Friday, December 14, 2018

Crude Inventory Growth Sends Brent Below $60

November 29, 2018

© Pavel Ignatov / Adobe Stock

The latest weekly survey results by the U.S. Energy Information Administration (EIA) indicate a 10th straight week of crude inventory build in the U.S. – striking fears of a repeat of the 2014/16 oil glut.

In the week ending 23 November crude inventory grew by 3.6 million barrels – despite U.S. refineries getting back to almost 96 percent utilization. EIA says U.S. crude oil inventories are now 7 percent above the five-year average for this time of year.

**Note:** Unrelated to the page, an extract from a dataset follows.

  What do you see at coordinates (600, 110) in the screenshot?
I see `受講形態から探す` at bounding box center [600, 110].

While EIA data include only U.S. inventory the survey results are considered more reliable than international figures and are often used a surrogate for global inventory status.

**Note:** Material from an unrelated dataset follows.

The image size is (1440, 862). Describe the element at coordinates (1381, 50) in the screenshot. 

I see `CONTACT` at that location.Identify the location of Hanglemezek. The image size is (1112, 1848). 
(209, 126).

Rising inventory has sent crude prices south. Brent has fallen 31 percent over the past two months – and is now trading below $60. Big change from $86 in early October.

The inventory build – and resulting collapse of crude prices – is the result of increased Saudi, Russian and U.S. crude output. Production in all three countries is running at record levels. Demand growth has also slowed a bit – which has added to the imbalance.

Expectations that U.S. sanctions would take a substantial portion of Iran oil supply off the market have not materialized. Saudi and Russian production had cranked up in anticipation of a shortfall that did not happen. Waivers to the sanctions for major importers caught the market by surprise. Now the market is being flooded with oil supply.

Next week OPEC producers and Russia will meet to discuss a cutback in oil production. While it is likely some type of cutback agreement will be reached, it is unlikely that the agreement – and its execution – will be sufficient to stop the inventory build in the next few months. The supply/demand imbalance is very likely to get worse into mid-2019 and crude prices will likely remain under pressure for the foreseeable future.

But oil is a volatile market. Don't count out the possibility of a sudden price reversal. A major supply interruption is all it takes to send prices soaring.